Head Above the Clouds

“Inversion, inversion in inversion” I chirped as I bounced up and down on the bed at 6:30am.  You really have to pity Steve at times.  Grabbing some clobber I decided that, for a change, we’d nip up Hampsfell as we’d not seen an inversion over the bay before.  Steve wasn’t so sure, but then he’s never been much of a morning person.

Hampsfell Hospice

I bounced up the fell, full of the joys of spring, but the bounces got slower and further apart as I neared the top and realised we needed to be considerably higher.  Steve emerged from the mist with a face that said he perhaps occasionally missed the quiet and rather more predictable life he enjoyed before he met me.
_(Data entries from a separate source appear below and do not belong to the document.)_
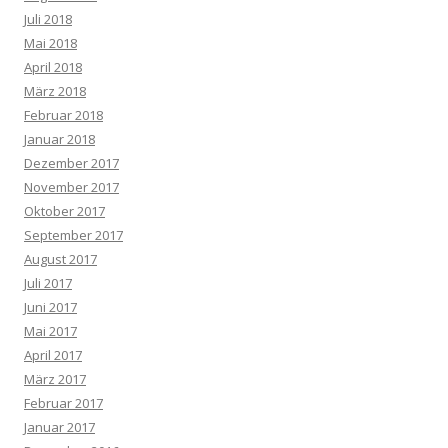
Juli 2018
Mai 2018
April 2018
März 2018
Februar 2018
Januar 2018
Dezember 2017
November 2017
Oktober 2017
September 2017
August 2017
Juli 2017
Juni 2017
Mai 2017
April 2017
März 2017
Februar 2017
Januar 2017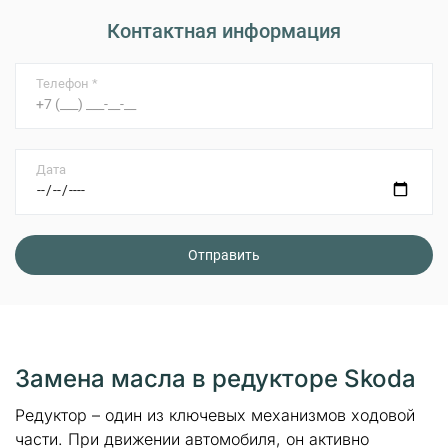
Контактная информация
Телефон *
Дата
Замена масла в редукторе Skoda
Редуктор – один из ключевых механизмов ходовой
части. При движении автомобиля, он активно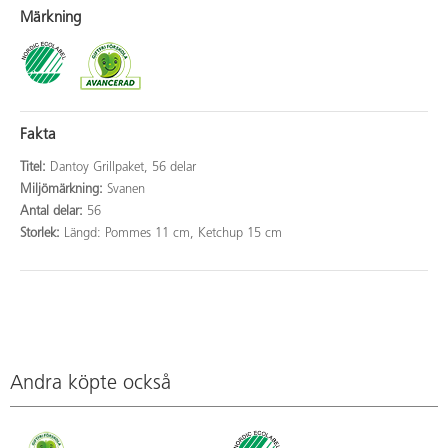
Märkning
Fakta
Titel:
Dantoy Grillpaket, 56 delar
Miljömärkning:
Svanen
Antal delar:
56
Storlek:
Längd: Pommes 11 cm, Ketchup 15 cm
Andra köpte också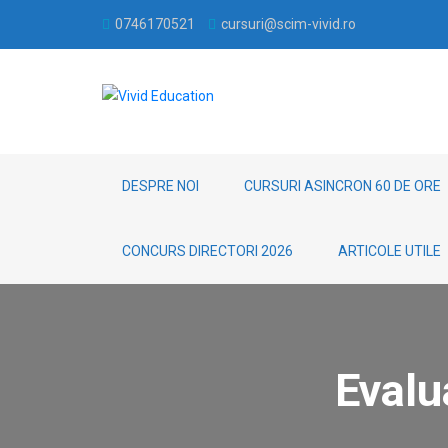
0746170521
cursuri@scim-vivid.ro
DESPRE NOI
CURSURI ASINCRON 60 DE ORE
CONCURS DIRECTORI 2026
ARTICOLE UTILE
Evalu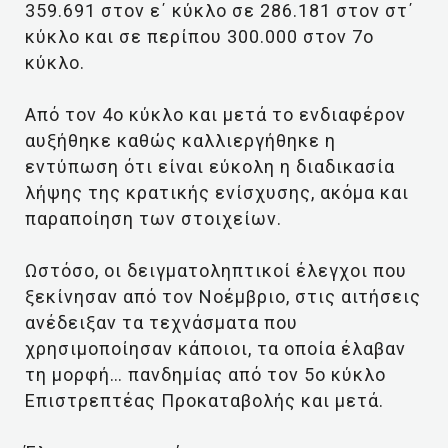
359.691 στον ε΄ κύκλο σε 286.181 στον στ΄
κύκλο και σε περίπου 300.000 στον 7ο
κύκλο.
Από τον 4ο κύκλο και μετά το ενδιαφέρον
αυξήθηκε καθώς καλλιεργήθηκε η
εντύπωση ότι είναι εύκολη η διαδικασία
λήψης της κρατικής ενίσχυσης, ακόμα και
παραποίηση των στοιχείων.
Ωστόσο, οι δειγματοληπτικοί έλεγχοι που
ξεκίνησαν από τον Νοέμβριο, στις αιτήσεις
ανέδειξαν τα τεχνάσματα που
χρησιμοποίησαν κάποιοι, τα οποία έλαβαν
τη μορφή… πανδημίας από τον 5ο κύκλο
Επιστρεπτέας Προκαταβολής και μετά.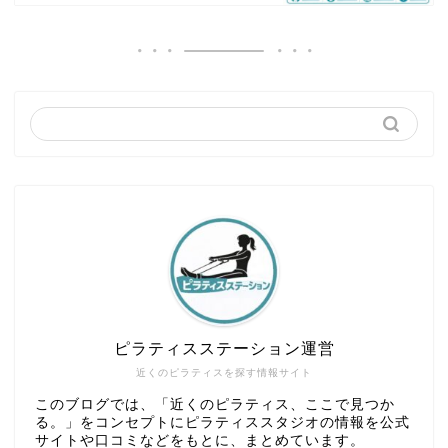
ピラティスステーション運営
近くのピラティスを探す情報サイト
このブログでは、「近くのピラティス、ここで見つか
る。」をコンセプトにピラティススタジオの情報を公式
サイトや口コミなどをもとに、まとめています。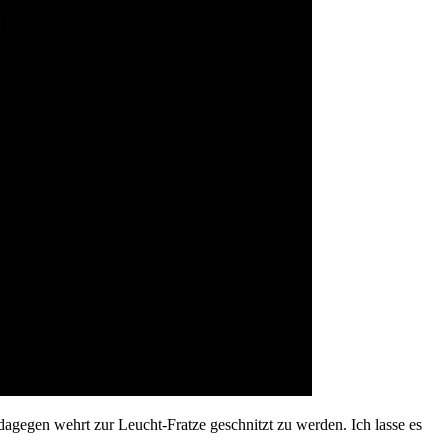
dagegen wehrt zur Leucht-Fratze geschnitzt zu werden. Ich lasse es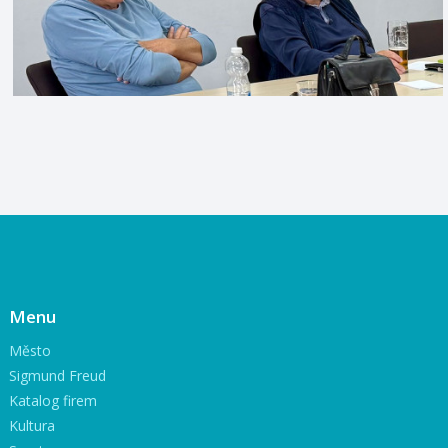
Menu
Město
Sigmund Freud
Katalog firem
Kultura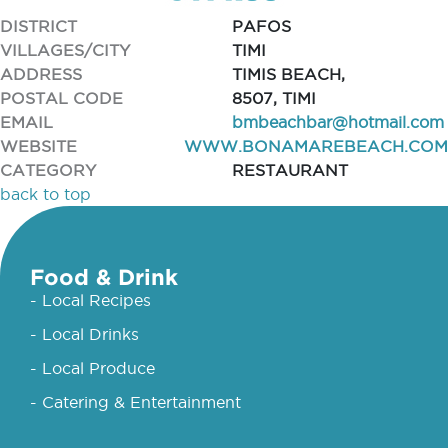
DISTRICT
PAFOS
VILLAGES/CITY
TIMI
ADDRESS
TIMIS BEACH,
POSTAL CODE
8507, TIMI
EMAIL
bmbeachbar@hotmail.com
WEBSITE
WWW.BONAMAREBEACH.COM
CATEGORY
RESTAURANT
back to top
Food & Drink
- Local Recipes
- Local Drinks
- Local Produce
- Catering & Entertainment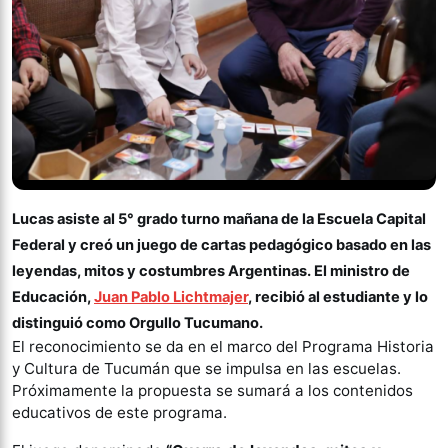
Lucas asiste al 5° grado turno mañana de la Escuela Capital
Federal y creó un juego de cartas pedagógico basado en las
leyendas, mitos y costumbres Argentinas. El ministro de
Educación,
Juan Pablo Lichtmajer
, recibió al estudiante y lo
distinguió como Orgullo Tucumano.
El reconocimiento se da en el marco del Programa Historia
y Cultura de Tucumán que se impulsa en las escuelas.
Próximamente la propuesta se sumará a los contenidos
educativos de este programa.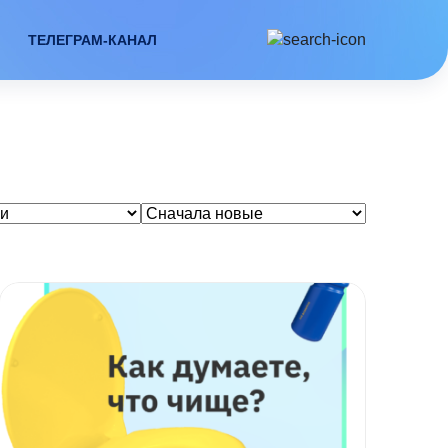
ТЕЛЕГРАМ-КАНАЛ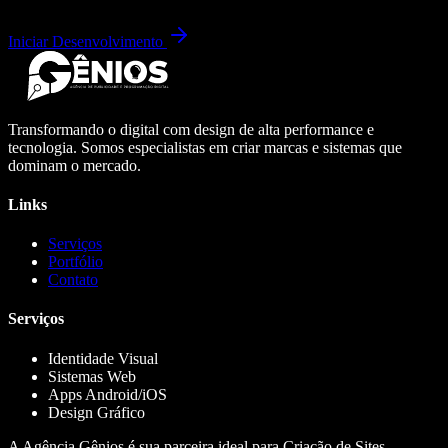
Iniciar Desenvolvimento
Transformando o digital com design de alta performance e
tecnologia. Somos especialistas em criar marcas e sistemas que
dominam o mercado.
Links
Serviços
Portfólio
Contato
Serviços
Identidade Visual
Sistemas Web
Apps Android/iOS
Design Gráfico
A Agência Gênios é sua parceira ideal para Criação de Sites,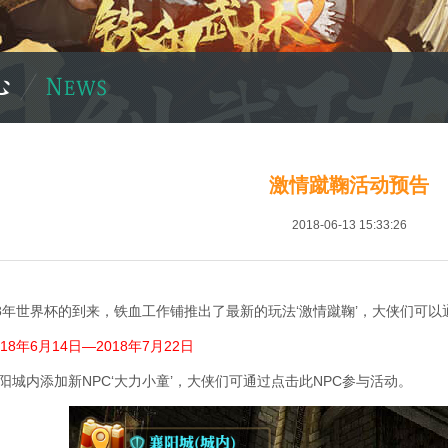
激情蹴鞠活动预告
2018-06-13 15:33:26
18年世界杯的到来，铁血工作铺推出了最新的玩法‘激情蹴鞠’，大侠们可
18年6月14日—2018年7月22日
阳城内添加新NPC‘大力小童’，大侠们可通过点击此NPC参与活动。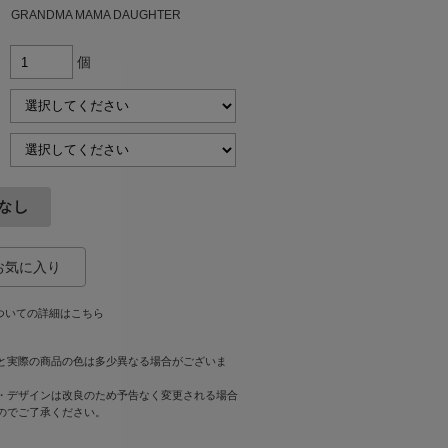
：
GRANDMA MAMA DAUGHTER
個
ついての詳細はこちら
と実際の商品の色は多少異なる場合がございま
・デザインは改良のため予告なく変更される場合
のでご了承ください。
Bribing him with coffee and the promise of pies from Higginson’s we switched to plan B – head back to the car and aim for Red Screes.




There were no breaks at all in the mist along the A590 and we began to have our doubts but, as we neared the top of Kirkstone Pass the cloud began to thin and out we popped.  We parked up in bright sunshine and began our hike up the fell.  Red Screes is a straightforward hike with steps most of the way and a bit of a scramble towards the top.  By now my early energy levels had dropped and Steve disappeared off ahead to get some shots from the summit.




I caught him up at a small rocky outcrop around Snarker Moss where we set about the coffee and a couple of Scotch Eggs and sat back to take in the views.  I’m a huge fan of trashy “end of the world” disaster movies and sitting above the clouds with just the peaks of the other fells around us reminded me of the scene at the end of “2012” where the sea has covered the globe leaving only the highest peaks in the clear.




We had no other big plans for the day so rather than race around we decided to sit back in the sunshine and watch the clouds as they ebbed and flowed in the valleys below.  The fells were deserted and the only other sound was a skylark singing away as it flew high above us.  The fells are usually such a high energy place so it was lovely to just relax for a few hours up there and take in the views;  I’ll admit I had a quick snooze before we decided it was lunch time and polished off a couple more pies.




By now the inversion had dissipated and the breeze had picked up so we began to make our way back to the car.  We passed several other hikers along the way and part of me felt sorry for them for missing the best part of the day but, if I’m honest, another part was secretly glad we’d had the fells to ourselves for so long.



It was still far too nice a day for rushing around so we paused for a well earned pint and a bowl of chips in the wonderful Kirkstone Pass Inn before finally heading home.  It may not have been the first inversion we’d seen and possibly not even the best, but it was certainly the most relaxing and one we’ll remember for a long time to come.